If any remnant exists of the American monoculture, it is the presidency. We may not watch the same shows or recognise the same celebrities, but people know who the president is. The difference now is that we can each cast that presidential “character” into our own preferred storylines and imbue him with different personality traits. Perhaps a candidate’s success, as a centre of such content, relies less on what people are saying than how much they’re talking.

Take, say, the current president. When Trump won the 2016 election, his online supporters liked to say that they memed him into the White House. All of their semi-ironic internet boosterism had sincerely paid off.

And this was not as unexpected a tactic as it seemed. Wider forces in American culture had been psychically Photoshopping Trump into the presidency for decades. He’d long been cast as a kind of novelty president: a totally ridiculous, not-realistic option, but an option nonetheless. Now those two, seemingly opposed roles — the fake president, and the real one — have aligned.

Perhaps it all began in 1988, when Spy magazine ran an article called “Nation to Trump: We Need You” and reported, “We have come to believe that a Donald Trump candidacy is viable.” That was meant to be a joke, but didn’t Trump’s critics treat his actual campaign like a joke, all the way until he seriously won? Long before Trump’s presidency was a reality, it was, for Spy, a dumb idea. Yet it was an idea: To be parodied as president, he had to be in some way plausible as president.

The magazine commissioned a multiple-choice poll asking, “Who are you most disappointed isn’t running for president?” It slipped in the name of one of its favourite objects of mockery. And it took the result — 4% wished he was running — as an opportunity to knock him again: “Look at these impressive figures Trump can build on (and how he can build!).” Twenty-eight years later, he finished the job.

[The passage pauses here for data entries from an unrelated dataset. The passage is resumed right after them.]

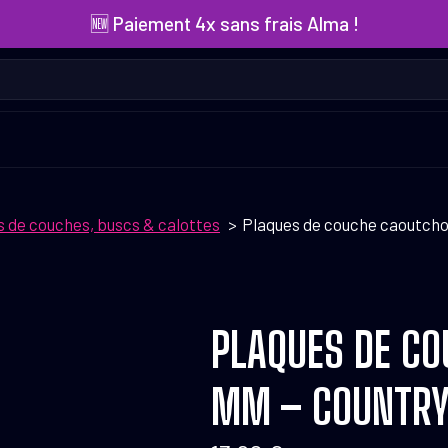
🆕 Paiement 4x sans frais Alma !
s de couches, buscs & calottes
Plaques de couche caoutcho
PLAQUES DE CO
MM – COUNTRY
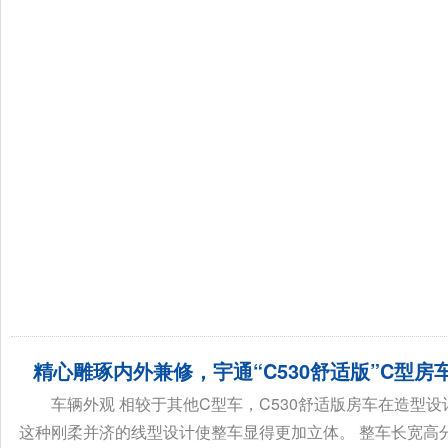
精心雕琢内外兼修，宇通“C530舒适版”C型房
车辆外观 相较于其他C型车，C530舒适版房车在造型
这种刚柔并济的线型设计使整车显得更加立体。 整车长宽高分别为5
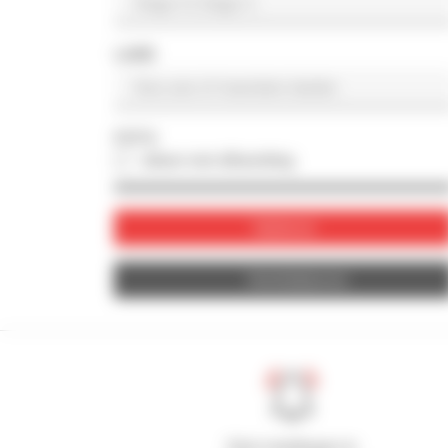
LAND
FOTO
alleen met afbeelding
Valideren
Herinitialiseren
Stel meldingen in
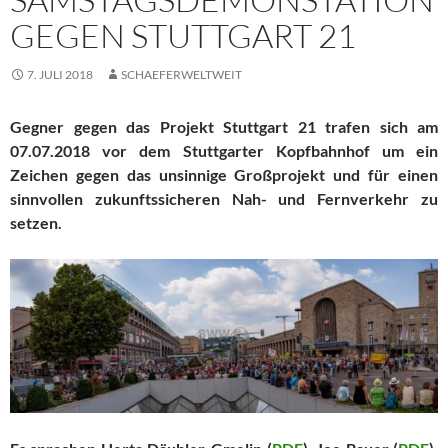
GEGEN STUTTGART 21
7. JULI 2018
SCHAEFERWELTWEIT
Gegner gegen das Projekt Stuttgart 21 trafen sich am
07.07.2018 vor dem Stuttgarter Kopfbahnhof um ein
Zeichen gegen das unsinnige Großprojekt und für einen
sinnvollen zukunftssicheren Nah- und Fernverkehr zu
setzen.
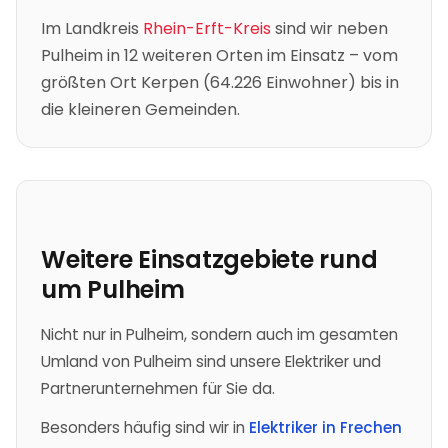
Im Landkreis
Rhein-Erft-Kreis
sind wir neben
Pulheim
in
12
weiteren Orten im Einsatz – vom
größten Ort
Kerpen
(
64.226
Einwohner) bis in
die kleineren Gemeinden.
Weitere Einsatzgebiete rund
um
Pulheim
Nicht nur in Pulheim, sondern auch im gesamten
Umland von Pulheim sind unsere Elektriker und
Partnerunternehmen für Sie da.
Besonders häufig sind wir in
Elektriker in Frechen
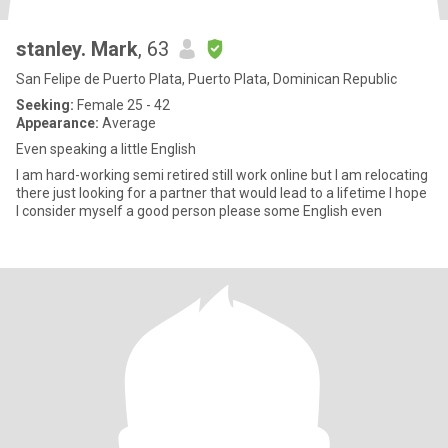
stanley. Mark
, 63
San Felipe de Puerto Plata, Puerto Plata, Dominican Republic
Seeking:
Female 25 - 42
Appearance:
Average
Even speaking a little English
I am hard-working semi retired still work online but I am relocating
there just looking for a partner that would lead to a lifetime I hope
I consider myself a good person please some English even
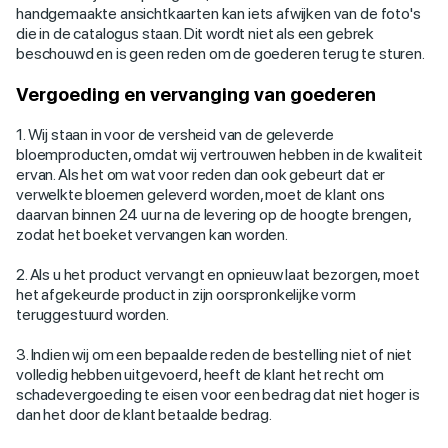
handgemaakte ansichtkaarten kan iets afwijken van de foto's
die in de catalogus staan. Dit wordt niet als een gebrek
beschouwd en is geen reden om de goederen terug te sturen.
Vergoeding en vervanging van goederen
1. Wij staan in voor de versheid van de geleverde
bloemproducten, omdat wij vertrouwen hebben in de kwaliteit
ervan. Als het om wat voor reden dan ook gebeurt dat er
verwelkte bloemen geleverd worden, moet de klant ons
daarvan binnen 24 uur na de levering op de hoogte brengen,
zodat het boeket vervangen kan worden.
2. Als u het product vervangt en opnieuw laat bezorgen, moet
het afgekeurde product in zijn oorspronkelijke vorm
teruggestuurd worden.
3. Indien wij om een bepaalde reden de bestelling niet of niet
volledig hebben uitgevoerd, heeft de klant het recht om
schadevergoeding te eisen voor een bedrag dat niet hoger is
dan het door de klant betaalde bedrag.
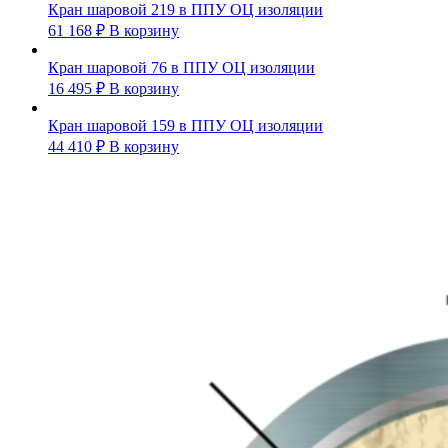
Кран шаровой 219 в ППУ ОЦ изоляции
61 168
₽
В корзину
Кран шаровой 76 в ППУ ОЦ изоляции
16 495
₽
В корзину
Кран шаровой 159 в ППУ ОЦ изоляции
44 410
₽
В корзину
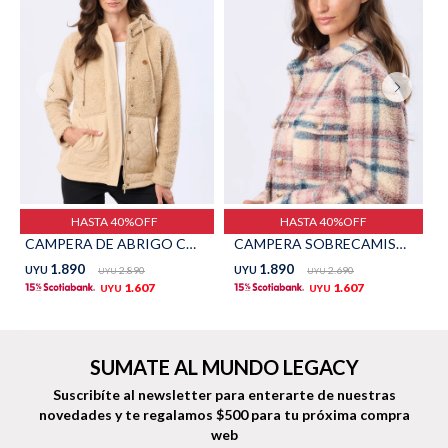
Shorts
Trajes
Sacos
Calzado
HASTA 40%OFF
HASTA 40%OFF
CAMPERA DE ABRIGO CON CAPUCHA - Beige
CAMPERA SOBRECAMISA CORDERITO - Rosado
1.890
1.890
UYU
2.890
UYU
2.690
UYU
UYU
1.607
1.607
UYU
UYU
Bolsos y valijas
Accesorios
SUMATE AL MUNDO LEGACY
Suscribíte al newsletter para enterarte de nuestras
novedades
y te regalamos $500 para tu próxima compra
web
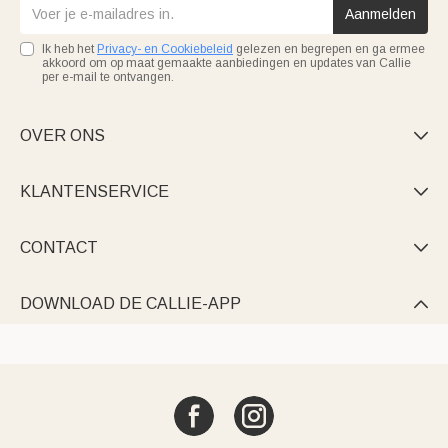
Aanmelden
Ik heb het
Privacy- en Cookiebeleid
gelezen en begrepen en ga ermee
akkoord om op maat gemaakte aanbiedingen en updates van Callie
per e-mail te ontvangen.
OVER ONS

KLANTENSERVICE

CONTACT

DOWNLOAD DE CALLIE-APP

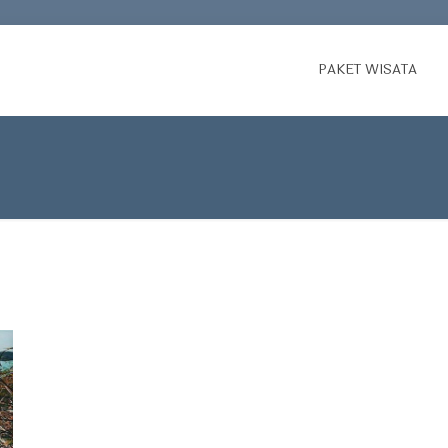
PAKET WISATA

For decades, it was liberals who recognized Trump’s presidential possibility. In April 2004, a website appeared called TrumpFiresBush.com. On it was a mashup video featuring footage of President George W Bush spliced with scenes from “The Apprentice,” a reality show that had debuted that January, so that Trump appeared to “fire” the president.

The website was produced by an online activist group called TrueMajorityACTION, founded by Ben Cohen of Ben & Jerry’s, and it used the Trump meme to spur liberals into political action. As the video put it: “We’ll fire Bush together and have some fun along the way.”

In his 2006 book, “Convergence Culture,” Henry Jenkins cited the video and asked: “Who would have imagined that Donald Trump could emerge as a populist spokesman, or that sympathetic images of corporate control could fuel a movement to reclaim democracy?” Who indeed!

But we kept telling and retelling the same joke. In 2011, Trump sat at the White House Correspondents’ Association dinner, a guest of The Washington Post, as the host, Seth Meyers, riffed: “Donald Trump has been saying he will run for president as a Republican — which is surprising, since I just assumed he was running as a joke.” And in January 2015, even as Trump weighed a run for the real presidency, he was mulling a role as the fake president in the Syfy original movie “Sharknado 3: Oh Hell No!”

Trump is often referred to as our “reality TV president,” but that obscures all the other ways he has leveraged his brand: His inherited wealth was extended into real estate holdings, WrestleMania tie-ins, books, golf, steak. He is, really, our president of branding, and his success in politics hinged on his ability to extend that brand into one more avenue — the internet — where the ironic absurdity of his persona became an unexpected asset. Playing the roles of both jester and king, he thrives on channelling the power of the presidency and undermining it at once.

It was once assumed that humour could be sharpened into a weapon against the powerful, but Trump’s presidency calls that into question. What if joking about Trump in the White House actually had the effect of drawing him closer to it? What if it helped to defang the notion — to gradually introduce it into possibility? Today, Trump is our novelty president and our real one, too.